• [HOW TO COMPLETE THIS TASK]: Nothing but a verbatim copy of the data, minus the images, should be returned.

• [AVAILABLE DATA]:
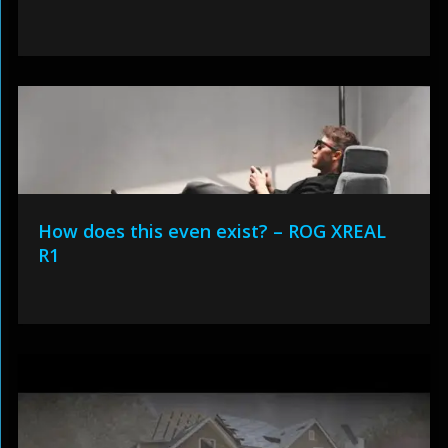
How does this even exist? – ROG XREAL
R1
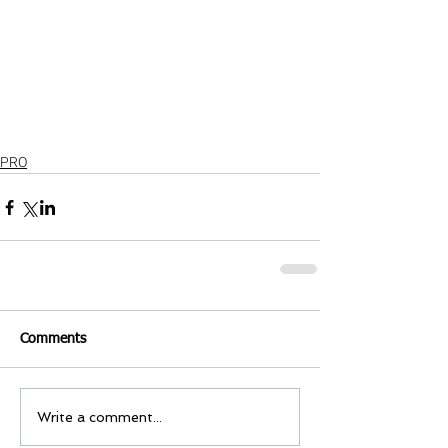
PRO
Comments
Write a comment...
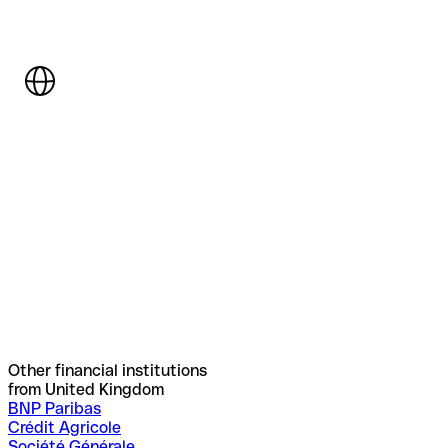
Other financial institutions
from United Kingdom
BNP Paribas
Crédit Agricole
Société Générale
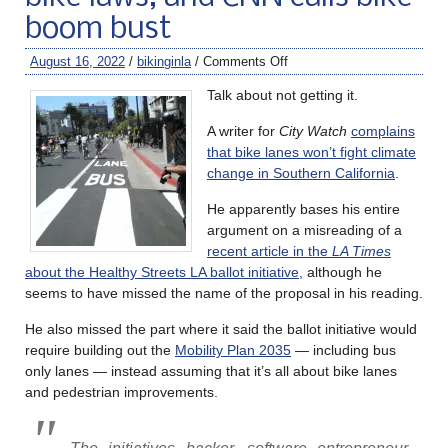
boom bust
August 16, 2022
/
bikinginla
/
Comments Off
Talk about not getting it.
A writer for
City Watch
complains
that bike lanes won’t fight climate
change in Southern California
.
He apparently bases his entire
argument on a misreading of a
recent article in the
LA Times
about the Healthy Streets LA ballot initiative,
although he
seems to have missed the name of the proposal in his reading.
He also missed the part where it said the ballot initiative would
require building out the
Mobility Plan 2035
— including bus
only lanes — instead assuming that it’s all about bike lanes
and pedestrian improvements.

• [TASK RESULT]:
How does this even exist? – ROG XREAL
R1
PRO
Comments
Write a comment...
Other financial institutions
from United Kingdom
BNP Paribas
Crédit Agricole
Société Générale
boom bust
August 16, 2022
/
bikinginla
/
Comments Off
Talk about not getting it.
A writer for
City Watch
complains
that bike lanes won’t fight climate
change in Southern California
.
He apparently bases his entire
argument on a misreading of a
recent article in the
LA Times
about the Healthy Streets LA ballot initiative,
although he
seems to have missed the name of the proposal in his reading.
He also missed the part where it said the ballot initiative would
require building out the
Mobility Plan 2035
— including bus
only lanes — instead assuming that it’s all about bike lanes
and pedestrian improvements.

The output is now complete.